ONE, TWO, THREE PERSON SCENES – Player build tableaus and then get to talk. Remember, Self Contained Emotional Statements. To start, players should align their emotional perspectives with the other players they are physically mirroring/complimenting.
• Simplify and find focus through agreement in stage picture and emotional perspectives
• There’s no reason we can’t always do One Person Scenes – even if our physicality is different
• When you do have groups, don’t fall to negotiations, arguments or other lines of questioning – exploring juxtaposed emotional perspectives is all the scene we need
• Have everyone pick someone to agree with before the suggestion is given – players can mirror/compliment one player’s physicality and another player’s emotional perspective; it can be fun to surrender to being forced into aligning with a perspective despite “sense”
Scene Painting/ “We See” – we can come in from offstage to describe (and physicalize) a previously unseen “visual” aspect of the scene. For example, a pompous character is painted with a monocle, “#1 Boss” button, etc. For another example, a scene with a child bemoaning having to do his/her chores is painted with a window showing a beautiful day outside, an Everest of dishes to clean, etc. This type of move is typically executed by a player entering the scene, not as a character, but, with a verbal aside directed at the audience. “These people are in clown costumes.” “We see this man has a hole through his torso.”
These are Detail moves, but they work best when they are delivered emotionally and when they connect with a character’s emotional behavior.
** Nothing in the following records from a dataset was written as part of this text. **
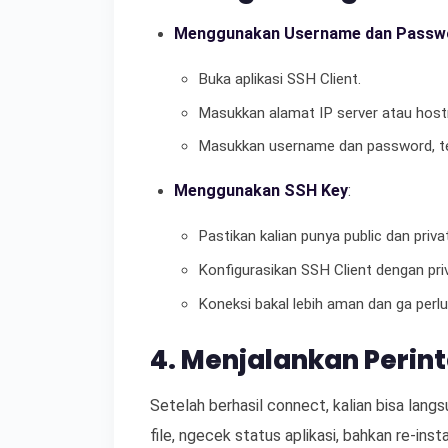
Menggunakan Username dan Passw
Buka aplikasi SSH Client.
Masukkan alamat IP server atau hos
Masukkan username dan password, te
Menggunakan SSH Key
:
Pastikan kalian punya public dan priva
Konfigurasikan SSH Client dengan priv
Koneksi bakal lebih aman dan ga perl
4. Menjalankan Perint
Setelah berhasil connect, kalian bisa langs
file, ngecek status aplikasi, bahkan re-instal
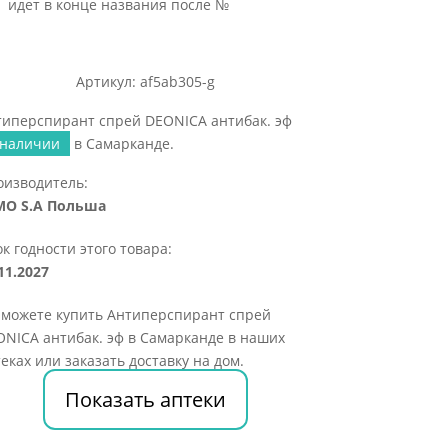
идет в конце названия после №
Артикул: af5ab305-g
типерспирант спрей DEONICA антибак. эф
 наличии
в Самарканде.
оизводитель:
MO S.A Польша
к годности этого товара:
11.2027
 можете купить Антиперспирант спрей
NICA антибак. эф в Самарканде в наших
еках или заказать доставку на дом.
Показать аптеки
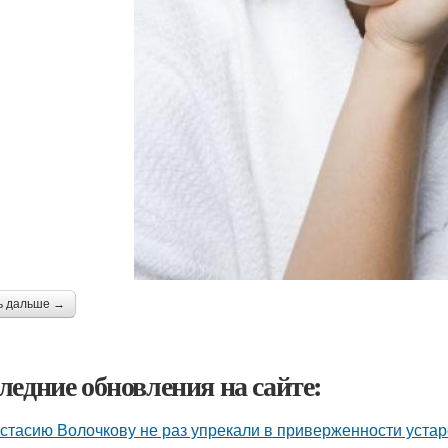
ь дальше →
ледние обновления на сайте:
стасию Волочкову не раз упрекали в приверженности уста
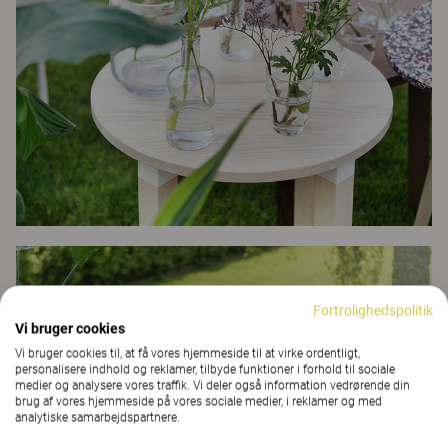
Fortrolighedspolitik
Vi bruger cookies
Vi bruger cookies til, at få vores hjemmeside til at virke ordentligt,
personalisere indhold og reklamer, tilbyde funktioner i forhold til sociale
medier og analysere vores traffik. Vi deler også information vedrørende din
brug af vores hjemmeside på vores sociale medier, i reklamer og med
analytiske samarbejdspartnere.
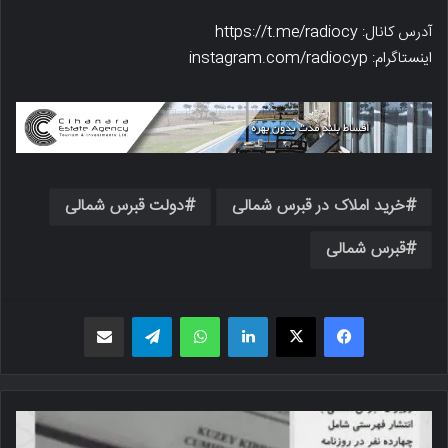
آدرس کانال: https://t.me/radiocy
اینستاگرام: instagram.com/radiocyp
خرید املاک در قبرس شمالی
دولت قبرس شمالی
قبرس شمالی
فیسبوک
X
لینکدین
واتس اپ
تلگرام
اشتراک گذاری از طریق ایمیل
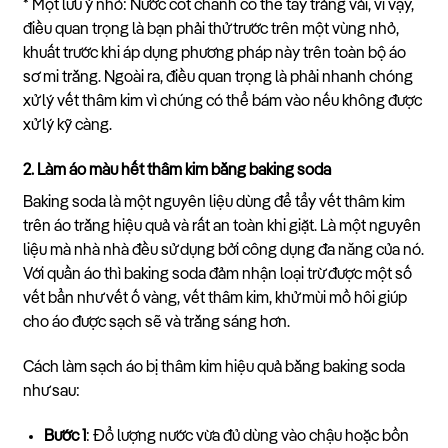
* Một lưu ý nhỏ: Nước cốt chanh có thể tẩy trắng vải, vì vậy,
điều quan trọng là bạn phải thử trước trên một vùng nhỏ,
khuất trước khi áp dụng phương pháp này trên toàn bộ áo
sơ mi trắng. Ngoài ra, điều quan trọng là phải nhanh chóng
xử lý vết thâm kim vì chúng có thể bám vào nếu không được
xử lý kỹ càng.
2. Làm áo màu hết thâm kim bằng baking soda
Baking soda là một nguyên liệu dùng để tẩy vết thâm kim
trên áo trắng hiệu quả và rất an toàn khi giặt. Là một nguyên
liệu mà nhà nhà đều sử dụng bởi công dụng đa năng của nó.
Với quần áo thì baking soda đảm nhận loại trừ được một số
vết bẩn như vết ố vàng, vết thâm kim, khử mùi mồ hôi giúp
cho áo được sạch sẽ và trắng sáng hơn.
Cách làm sạch áo bị thâm kim hiệu quả bằng baking soda
như sau:
Bước 1
: Đổ lượng nước vừa đủ dùng vào chậu hoặc bồn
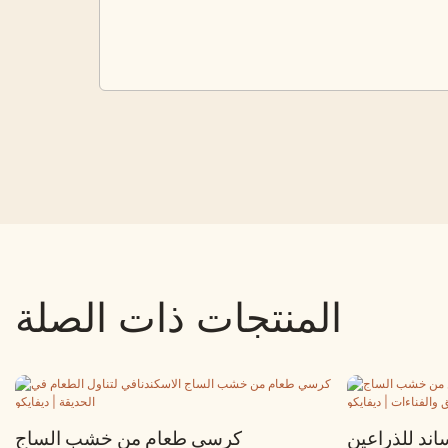
المنتجات ذات الصلة
ند للذراعين
كرسي طعام من خشب الساج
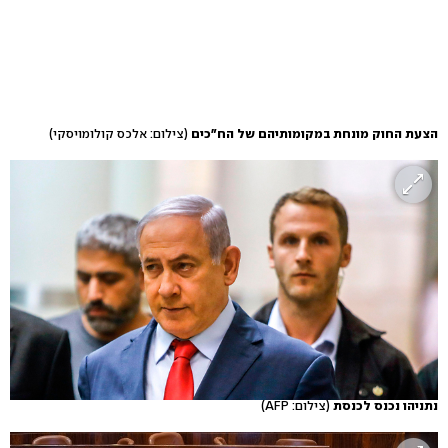
הצעת החוק מונחת במקומותיהם של הח"כים
(צילום: אלכס קולומויסקי)
נתניהו נכנס לכנסת
(צילום: AFP)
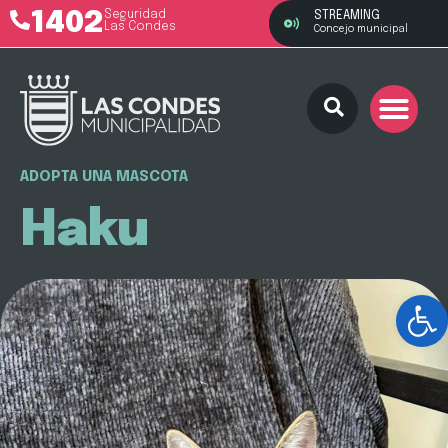
1402
Seguridad
STREAMING
Las Condes
Concejo municipal
ADOPTA UNA MASCOTA
Haku
Ab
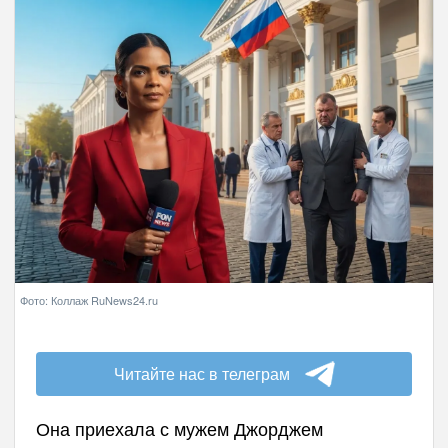
Фото: Коллаж RuNews24.ru
Читайте нас в телеграм
Она приехала с мужем Джорджем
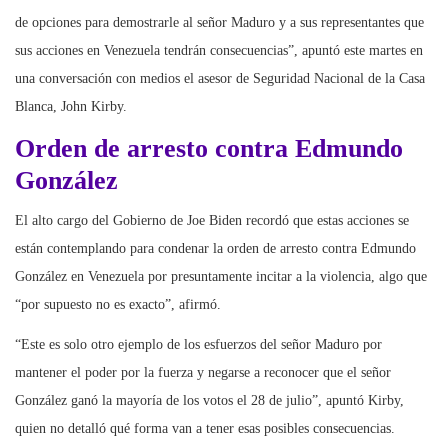
de opciones para demostrarle al señor Maduro y a sus representantes que
sus acciones en Venezuela tendrán consecuencias”, apuntó este martes en
una conversación con medios el asesor de Seguridad Nacional de la Casa
Blanca, John Kirby.
Orden de arresto contra Edmundo
González
El alto cargo del Gobierno de Joe Biden recordó que estas acciones se
están contemplando para condenar la orden de arresto contra Edmundo
González en Venezuela por presuntamente incitar a la violencia, algo que
“por supuesto no es exacto”, afirmó.
“Este es solo otro ejemplo de los esfuerzos del señor Maduro por
mantener el poder por la fuerza y ​​negarse a reconocer que el señor
González ganó la mayoría de los votos el 28 de julio”, apuntó Kirby,
quien no detalló qué forma van a tener esas posibles consecuencias.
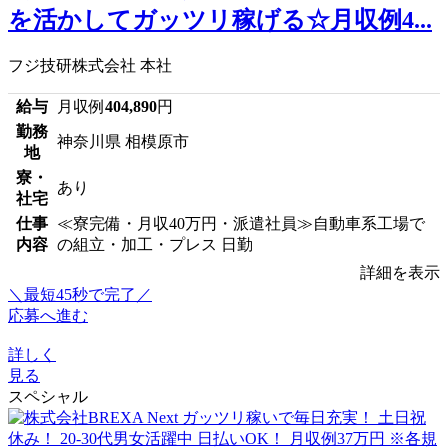
を活かしてガッツリ稼げる☆月収例4...
フジ技研株式会社 本社
給与
月収例
404,890
円
勤務
神奈川県 相模原市
地
寮・
あり
社宅
仕事
≪寮完備・月収40万円・派遣社員≫自動車系工場で
内容
の組立・加工・プレス 日勤
詳細を表示
＼最短45秒で完了／
応募へ進む
詳しく
見る
スペシャル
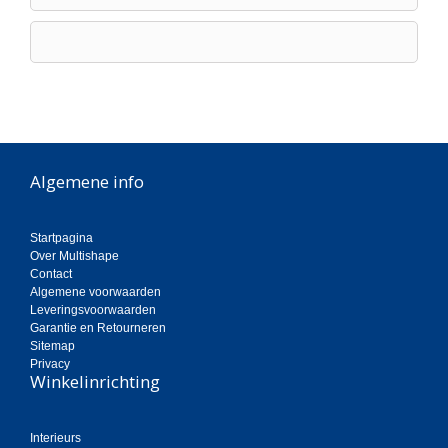
Algemene info
Startpagina
Over Multishape
Contact
Algemene voorwaarden
Leveringsvoorwaarden
Garantie en Retourneren
Sitemap
Privacy
Winkelinrichting
Interieurs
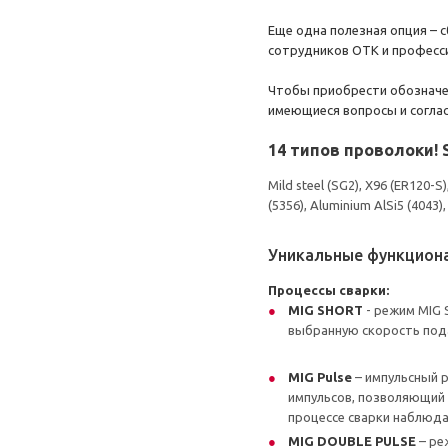
Еще одна полезная опция – 
сотрудников ОТК и професс
Чтобы приобрести обозначен
имеющиеся вопросы и согла
14 типов проволоки! 
Mild steel (SG2), X96 (ER120-S)
(5356), Aluminium AlSi5 (4043)
Уникальные функциона
Процессы сварки:
MIG SHORT
- режим MIG 
выбранную скорость под
MIG Pulse
– импульсный р
импульсов, позволяющий 
процессе сварки наблюда
MIG DOUBLE PULSE
– ре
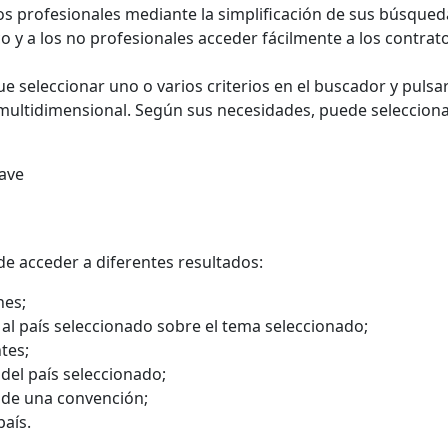
a los profesionales mediante la simplificación de sus búsque
o y a los no profesionales acceder fácilmente a los contrat
ue seleccionar uno o varios criterios en el buscador y puls
multidimensional. Según sus necesidades, puede selecciona
ave
e acceder a diferentes resultados:
nes;
 al país seleccionado sobre el tema seleccionado;
tes;
 del país seleccionado;
s de una convención;
país.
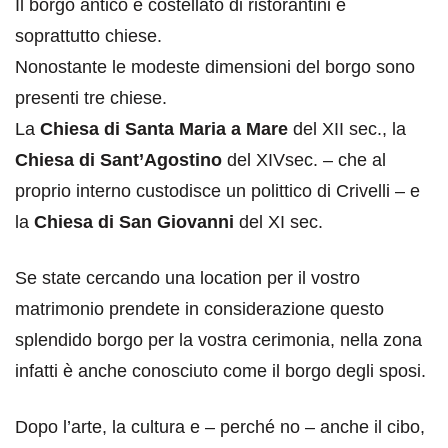
Il borgo antico è costellato di ristorantini e
soprattutto chiese.
Nonostante le modeste dimensioni del borgo sono
presenti tre chiese.
La
Chiesa di Santa Maria a Mare
del XII sec., la
Chiesa di Sant’Agostino
del XIVsec. – che al
proprio interno custodisce un polittico di Crivelli – e
la
Chiesa di San Giovanni
del XI sec.
Se state cercando una location per il vostro
matrimonio prendete in considerazione questo
splendido borgo per la vostra cerimonia, nella zona
infatti è anche conosciuto come il borgo degli sposi.
Dopo l’arte, la cultura e – perché no – anche il cibo,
That emotional perspective helps enhance the pattern we’re establishing – we can heighten it with agreement One Person Scene style and/or heighten a progression of emotional perspectives To The Ether style.
Sometimes, while contributing his verbal add-on, Player 3 will wave his hand generally over or toward the area of stage he’s referring to; but a better Player 3 will often define what he’s describing in mime as well as words. In conjunction with “We see this man has a beard,” this Player 3 shows how big and bushy the beard is by cupping and fluffing it with his hands before exiting the scene.